Getting to the Canadian side is a piece of cake – PROVIDED YOU HAVE YOUR PASSPORT (I watched one woman ‘effing and blinding as she got turned away at the border). Simply pass through the guards on either end of Rainbow Bridge, pay your money, present your passport and you’re through. It’s then a several minute walk to get to the part of the falls that gives the most front-on view. No directions needed – follow the sounds of water and the head towards the mass of people.
I won’t lie – there can be a significant jostle to get closest to the water and good manners and patience won’t always get you where you want to be. And that was late October.
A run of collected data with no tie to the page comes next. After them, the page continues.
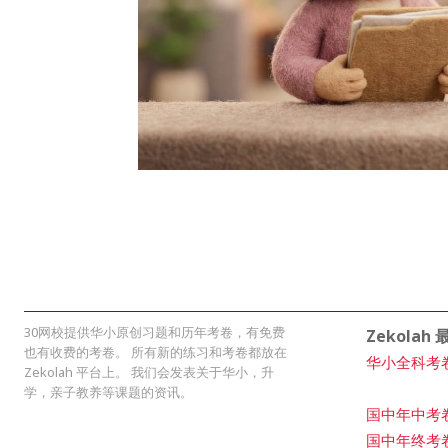
30网校提供华小原创习题和历年考卷，有免费
Zekolah
也有收费的考卷。 所有新的练习和考卷都放在
华小全科考
Zekolah 平台上。 我们会发表关于华小，升
学，亲子教养等课题的资讯。
国中年中考
国中年终考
However, the scrum is worth it and there’s (another) visitor’s centre right behind you if you need a coffee (or something a bit stronger) when you’re done.
Table Rock Welcome Centre: I’d just about had my fill of visitor centres by the time I crossed to the Canadian side of the falls so Table Rock didn’t hold my interest for too long. However, there’s a whole range of shops, restaurants and activities if you want to explore. Personally, the crowds were thinner on the USA side so I was pleased I’d spent my time at the visitor centre there.
It was a long day out, especially when coupled with the two-hour return bus trip, but it was absolutely worth it to finally see what has to be one of the most impactful natural wonders of our world.